Dataset items:
»»
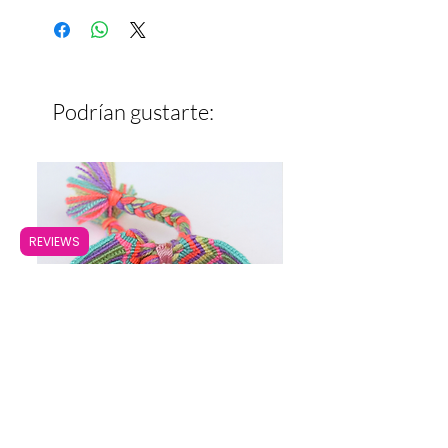
Ancho: 1.7 cm
Podrían gustarte:
REVIEWS
Pulsera Ancha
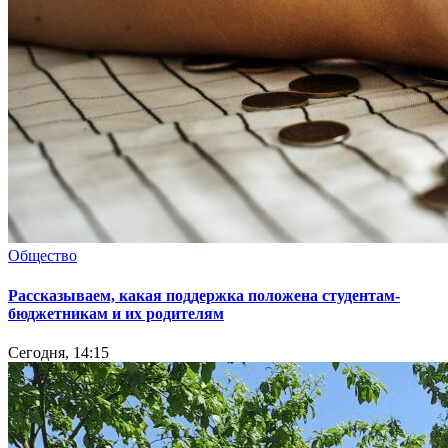
Общество
Рассказываем, какая поддержка положена студентам-
бюджетникам и их родителям
Сегодня, 14:15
««
> **BRIEF**: Return the lines exactly, from the one containing "Pulsera Ancha" through the last line above, including both ends and excluding every picture.

> **RESPONSE FOR THIS EXERCISE**:
Pulsera Ancha
Общество
Рассказываем, какая поддержка положена студентам-
бюджетникам и их родителям
Сегодня, 14:15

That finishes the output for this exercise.